After the loss to Philadelphia in Week 15, coach Sean McVay essentially said the team was going to go find a formula that wins, and wins in the crunch time of December and January. That means pounding the ball. Forget that noise about McVay being the quarterback whisperer. He reminded everyone Saturday night that he’s nimble and flexible with his game plans, and that he’s willing to adjust and change when necessary.
After five seasons with Denver in which he won a Super Bowl and played in a Pro Bowl, Anderson was released by the Broncos after last season and bounced from Carolina to Oakland and finally the Rams before he could truly resume his career. And in the building Saturday was his old quarterback, Peyton Manning, who brought his son to the game when the boy requested to see the Rams.
“I guess it was my turn,” Anderson said of parting ways with Denver. “I was talking to Peyton, he was up here today, and just having some conversations with him about when he got released from the [Indianapolis] Colts. He felt like he could still play, and he came to Denver and lit it up. Kind of feels like that.”
Call him Ripper Anderson. He ran with such confidence, on one long carry he was run out of bounds on the Dallas sideline, then comically plopped down on the Cowboys bench for a breather, bracketed by two startled offensive linemen.
It was not supposed to go this way. Dallas was going to gobble up the clock, keep the high-octane Rams offense standing on the sideline with hands on hips and grind out the Cowboys’ first second-round victory since the 1995 season.
But the Rams offensive line had something else in mind.

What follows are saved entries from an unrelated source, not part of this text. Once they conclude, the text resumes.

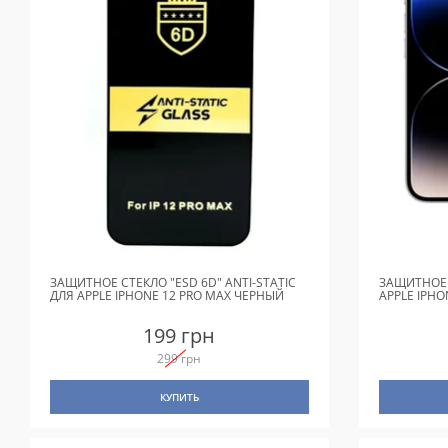
ЗАЩИТНОЕ СТЕКЛО "ESD 6D" ANTI-STATIC
ЗАЩИТНОЕ 
ДЛЯ APPLE IPHONE 12 PRO MAX ЧЕРНЫЙ
APPLE IPHON
199 грн
299 грн
КУПИТЬ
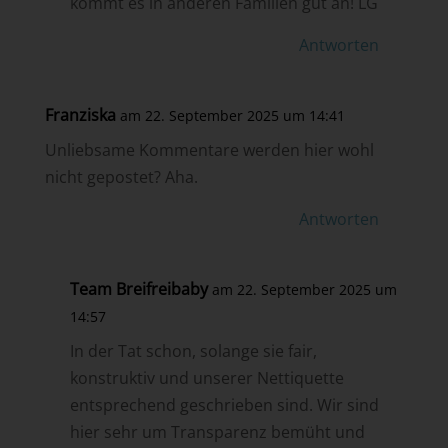
kommt es in anderen Familien gut an! LG
Antworten
Franziska
am 22. September 2025 um 14:41
Unliebsame Kommentare werden hier wohl
nicht gepostet? Aha.
Antworten
Team Breifreibaby
am 22. September 2025 um
14:57
In der Tat schon, solange sie fair,
konstruktiv und unserer Nettiquette
entsprechend geschrieben sind. Wir sind
hier sehr um Transparenz bemüht und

That unit — Andrew Whitworth, Rodger Saffold, John Sullivan, Austin Blythe and Rob Havenstein — blew open Texas-sized holes in a Dallas defense that limited the top-ranked Seattle running game to 73 yards in a wild-card win. That was less than half the Seahawks’ 160-yard average.
“When we watched the tape and were getting ready for [the Cowboys], we felt we were going to be able to come out and execute exactly how we did tonight,” Sullivan said. “Whereas everybody is happy the game went the way it did, nobody is surprised. We expected to go do that.”
The Rams rushed for 170 yards in the first half, the most the Cowboys have surrendered in a half since at least 2000. Coming into Saturday night, 178 yards were the most Dallas had given up on the ground in a game.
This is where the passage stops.